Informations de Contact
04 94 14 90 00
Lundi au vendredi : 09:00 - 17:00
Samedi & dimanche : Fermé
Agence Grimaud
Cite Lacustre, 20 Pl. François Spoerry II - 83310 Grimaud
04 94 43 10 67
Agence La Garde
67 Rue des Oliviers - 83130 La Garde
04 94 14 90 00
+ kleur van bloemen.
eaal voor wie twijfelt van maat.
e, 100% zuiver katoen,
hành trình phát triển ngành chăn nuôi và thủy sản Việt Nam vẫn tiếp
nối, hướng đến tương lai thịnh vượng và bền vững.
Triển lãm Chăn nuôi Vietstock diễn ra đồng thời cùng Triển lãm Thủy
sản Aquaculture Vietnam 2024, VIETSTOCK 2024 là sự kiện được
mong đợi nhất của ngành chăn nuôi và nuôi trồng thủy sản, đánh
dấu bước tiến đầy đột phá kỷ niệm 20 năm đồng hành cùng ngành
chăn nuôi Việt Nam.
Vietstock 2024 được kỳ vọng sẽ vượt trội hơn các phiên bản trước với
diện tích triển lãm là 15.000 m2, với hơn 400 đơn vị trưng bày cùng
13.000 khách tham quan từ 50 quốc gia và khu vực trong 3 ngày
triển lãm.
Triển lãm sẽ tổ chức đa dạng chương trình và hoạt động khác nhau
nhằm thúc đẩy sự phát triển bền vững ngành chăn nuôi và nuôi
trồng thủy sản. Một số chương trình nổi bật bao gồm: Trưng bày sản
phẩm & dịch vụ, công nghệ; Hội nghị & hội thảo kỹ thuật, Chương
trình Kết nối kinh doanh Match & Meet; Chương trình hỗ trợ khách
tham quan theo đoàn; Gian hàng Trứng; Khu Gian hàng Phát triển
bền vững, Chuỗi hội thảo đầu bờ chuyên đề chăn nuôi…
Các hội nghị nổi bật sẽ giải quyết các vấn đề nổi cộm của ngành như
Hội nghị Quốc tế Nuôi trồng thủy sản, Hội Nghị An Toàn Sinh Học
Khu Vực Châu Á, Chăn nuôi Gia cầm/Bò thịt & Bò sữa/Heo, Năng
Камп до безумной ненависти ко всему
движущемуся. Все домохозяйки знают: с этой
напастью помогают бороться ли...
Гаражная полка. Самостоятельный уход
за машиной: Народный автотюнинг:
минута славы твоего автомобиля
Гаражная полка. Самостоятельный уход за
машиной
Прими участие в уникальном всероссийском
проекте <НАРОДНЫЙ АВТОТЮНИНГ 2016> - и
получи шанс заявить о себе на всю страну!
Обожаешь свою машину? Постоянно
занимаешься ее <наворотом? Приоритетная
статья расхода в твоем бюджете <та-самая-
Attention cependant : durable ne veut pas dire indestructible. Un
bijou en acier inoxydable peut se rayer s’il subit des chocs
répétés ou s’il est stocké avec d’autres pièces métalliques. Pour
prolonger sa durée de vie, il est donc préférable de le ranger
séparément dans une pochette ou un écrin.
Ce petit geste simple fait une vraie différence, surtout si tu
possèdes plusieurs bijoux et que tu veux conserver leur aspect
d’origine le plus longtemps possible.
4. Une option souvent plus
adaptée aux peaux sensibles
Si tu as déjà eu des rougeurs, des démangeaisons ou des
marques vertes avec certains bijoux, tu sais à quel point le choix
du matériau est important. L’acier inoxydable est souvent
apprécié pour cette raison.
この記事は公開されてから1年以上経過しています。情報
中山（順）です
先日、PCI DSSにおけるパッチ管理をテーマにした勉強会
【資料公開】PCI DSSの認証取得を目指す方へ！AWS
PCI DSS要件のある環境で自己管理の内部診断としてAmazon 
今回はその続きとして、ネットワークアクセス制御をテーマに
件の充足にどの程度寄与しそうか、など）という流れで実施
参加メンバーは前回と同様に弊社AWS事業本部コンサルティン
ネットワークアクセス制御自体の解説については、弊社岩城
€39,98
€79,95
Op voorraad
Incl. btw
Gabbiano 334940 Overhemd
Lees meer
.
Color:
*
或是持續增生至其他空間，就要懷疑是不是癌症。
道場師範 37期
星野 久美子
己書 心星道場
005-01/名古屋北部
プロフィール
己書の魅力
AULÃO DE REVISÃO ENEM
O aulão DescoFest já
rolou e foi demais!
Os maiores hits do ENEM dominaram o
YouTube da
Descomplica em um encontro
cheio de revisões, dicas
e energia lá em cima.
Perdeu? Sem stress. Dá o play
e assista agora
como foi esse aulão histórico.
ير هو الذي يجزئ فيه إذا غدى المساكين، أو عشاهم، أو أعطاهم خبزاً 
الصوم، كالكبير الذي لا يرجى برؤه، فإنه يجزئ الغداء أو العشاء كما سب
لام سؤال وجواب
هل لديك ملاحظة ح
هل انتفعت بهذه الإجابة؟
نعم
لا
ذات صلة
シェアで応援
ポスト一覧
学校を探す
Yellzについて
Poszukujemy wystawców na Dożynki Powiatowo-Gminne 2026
# # # #
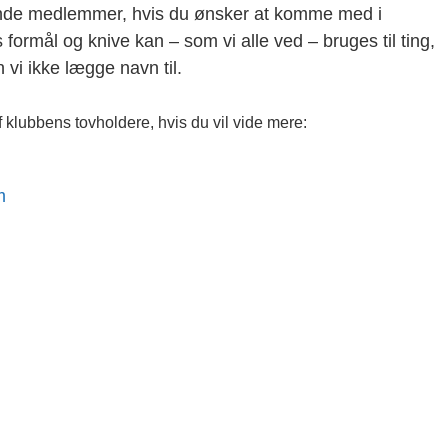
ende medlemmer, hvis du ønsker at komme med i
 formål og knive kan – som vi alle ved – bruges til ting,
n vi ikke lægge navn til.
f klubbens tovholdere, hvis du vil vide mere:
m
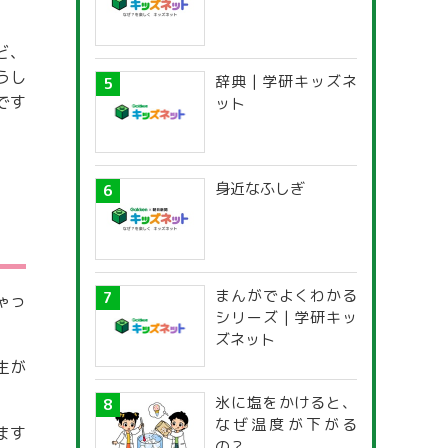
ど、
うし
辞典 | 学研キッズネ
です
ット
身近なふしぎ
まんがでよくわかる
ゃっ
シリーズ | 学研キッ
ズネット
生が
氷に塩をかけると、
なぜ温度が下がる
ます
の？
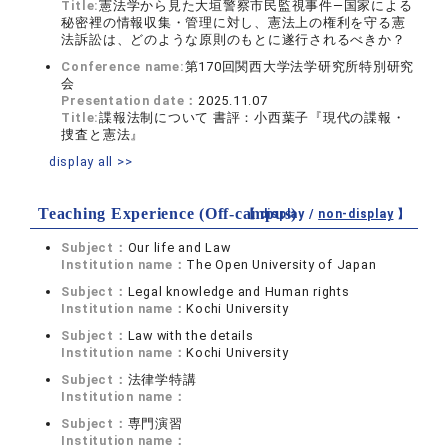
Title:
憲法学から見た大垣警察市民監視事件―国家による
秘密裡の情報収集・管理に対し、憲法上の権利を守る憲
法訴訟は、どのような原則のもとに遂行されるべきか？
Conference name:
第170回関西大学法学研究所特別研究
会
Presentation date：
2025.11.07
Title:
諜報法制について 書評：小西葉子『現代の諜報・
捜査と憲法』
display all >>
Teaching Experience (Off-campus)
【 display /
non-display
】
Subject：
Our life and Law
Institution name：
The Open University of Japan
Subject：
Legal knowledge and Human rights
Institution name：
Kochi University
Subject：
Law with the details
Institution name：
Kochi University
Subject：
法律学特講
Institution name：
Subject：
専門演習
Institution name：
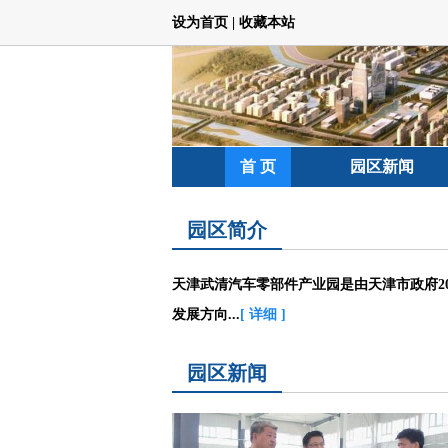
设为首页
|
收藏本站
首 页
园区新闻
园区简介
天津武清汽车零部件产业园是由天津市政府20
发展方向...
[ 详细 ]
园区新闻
# # # #
Work request:
Go through the entries above and report how many lines hold the word "Garde". Nothing but the number is needed.

Your solution:
2